Bus Bobrok Birokrat Berkarat

10 Maret 2014 | 00.00 WIB

Image of Tempo
Perbesar

Baca berita dengan sedikit iklan, klik di sini

PENYEBAB bobroknya ratusan bus Transjakarta yang didatangkan dari Cina tentu saja bukanlah air laut. Udar Pristono, ketika masih menjabat Kepala Dinas Perhubungan DKI Jaya, pernah menyampaikan alasan serampangan ini setelah beberapa komponen kendaraan itu ternyata karatan. Bus dikirim melalui jalur laut, mengarungi samudra berombak dahsyat, dus, kecipratan air asin itu.

Dalih ini tentu saja tipu-tipu belaka. Soalnya, yang reot bukan sekadar dinding bus, bagian kendaraan yang katakanlah paling mungkin tersiram air garam. Pengecekan terhadap fisik bus-bus itu membuka borok yang lebih gawat. Selain kepala aki, radiator dan velg-nya berkarat, penyejuk udaranya bocor, tali kipas AC putus, lampu indikator bensin mati, kompresor berjamur, sambungan bus gandeng atau harmonikanya tak bisa ditutup rapat, dan bererot cacat lainnya.
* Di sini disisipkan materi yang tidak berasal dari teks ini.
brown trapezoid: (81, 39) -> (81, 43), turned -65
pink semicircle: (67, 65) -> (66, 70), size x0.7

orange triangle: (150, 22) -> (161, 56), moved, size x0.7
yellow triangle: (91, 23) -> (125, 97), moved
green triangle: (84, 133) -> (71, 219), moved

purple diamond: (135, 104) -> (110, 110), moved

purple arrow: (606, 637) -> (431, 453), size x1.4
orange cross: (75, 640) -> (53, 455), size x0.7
Singkat kata, bus-bus itu tak layak beroperasi.

Sudah sepatutnyalah, menyusul skandal ini, Gubernur Joko Widodo memberhentikan Udar. Pejabat inilah yang semestinya bertanggung jawab atas pengadaan bus yang, menurut pernyataan para petinggi di dinas itu, dilakukan melalui lelang terbuka. Pejabat lain yang seharusnya sedari awal mencegah kebobrokan adalah Kepala Inspektorat DKI Franky Mangatas. Kalau saja proyek ini dikawal sejak dini, niscaya penyimpangan bisa dihindari. Baru belakangan mereka pontang-panting membikin "pemetaan masalah" setelah heboh karatan itu mencuat.
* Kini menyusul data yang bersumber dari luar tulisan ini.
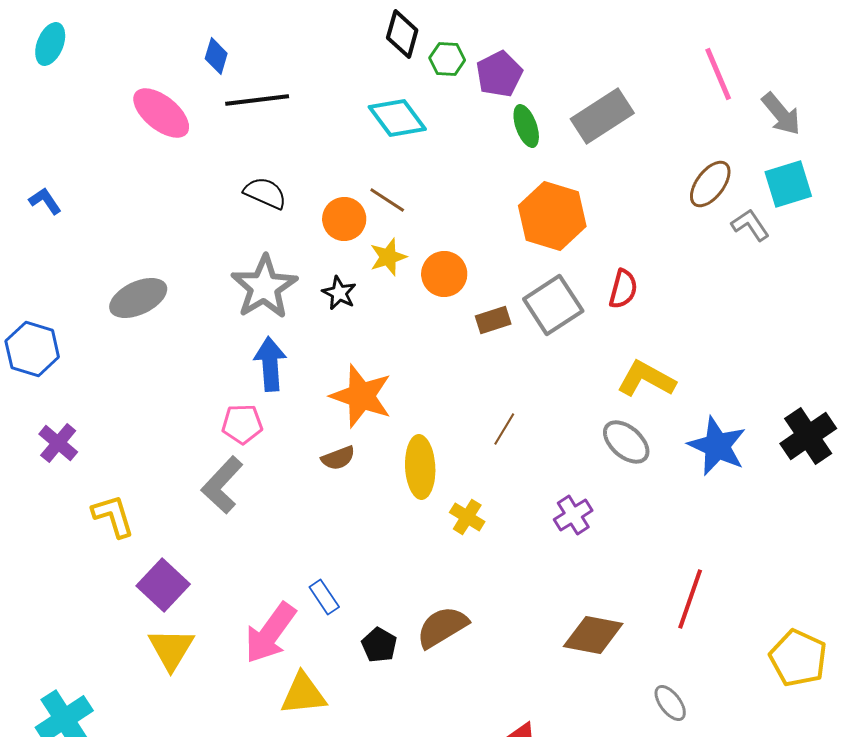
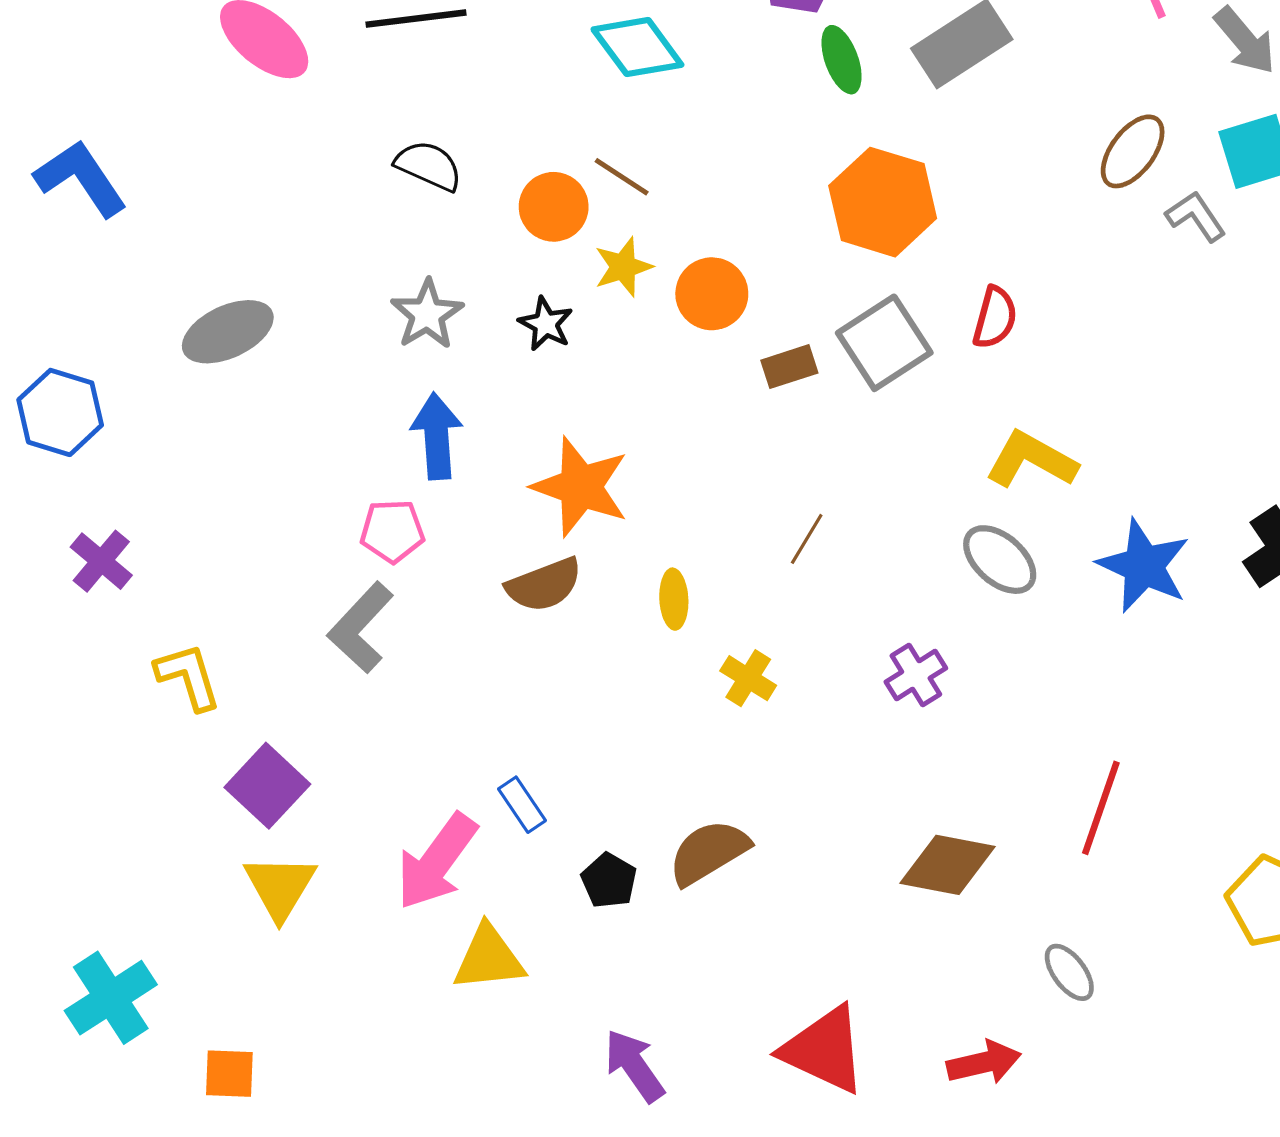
blue L-shape: (45, 201) -> (81, 178), size x1.8
gray star: (264, 287) -> (427, 314), size x0.7
brown semicircle: (338, 458) -> (544, 585), size x1.4
yellow ellipse: (420, 467) -> (674, 599), size x0.6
Lembaga pengawas internal nyatanya tak berani menyebut nama-nama pejabat yang lancung dalam proyek senilai lebih dari Rp 1 triliun ini. Mereka cuma menyebut indikasi kejanggalan saat tender dibuka, pemenang ditentukan, dan barang diterima. Keanehan ini perlu ditelusuri. Boleh jadi para pejabat inspektorat terlibat dalam sengkarut tender bus abal-abal ini.

Harapan selanjutnya bertumpu pada Badan Pengawasan Keuangan dan Pembangunan. Badan itu tahun lalu telah merekomendasikan agar tender dihentikan. Badan Pengawasan selanjutnya kudu bisa menghitung kerugian negara akibat skandal ini. Tak lagi bisa dipakai, beberapa bus bahkan langsung mogok pada hari pertama setelah diluncurkan. Harga satuannya juga kelewat mahal jika dibandingkan dengan bus sejenis dari Eropa dan Amerika.

Tampaknya, tender telah direkayasa. Prosesnya dirancang dengan persyaratan yang sengaja membatasi produsen ikut serta. Sumber majalah ini mencontohkan ada dua perusahaan tak kompeten-salah satunya perusahaan konstruksi-yang menjadi pemenang paket pengadaan bus gandeng. Dua perusahaan ini mensubkontrakkan proyek kepada agen tunggal pemegang merek bus asal Cina.

Perbuatan jahat ini harus diusut tuntas. Temuan Badan Pengawasan kelak bisa dijadikan bahan penguat Komisi Pemberantasan Korupsi, yang sedang melakukan investigasi. Pola kongkalikongnya tampaknya tak bergeser dari lagu lama: tender-tenderan dan markup harga. Modus ini rasanya tak sulit diinvestigasi Komisi. Siapa pun yang terlibat harus dihukum setimpal.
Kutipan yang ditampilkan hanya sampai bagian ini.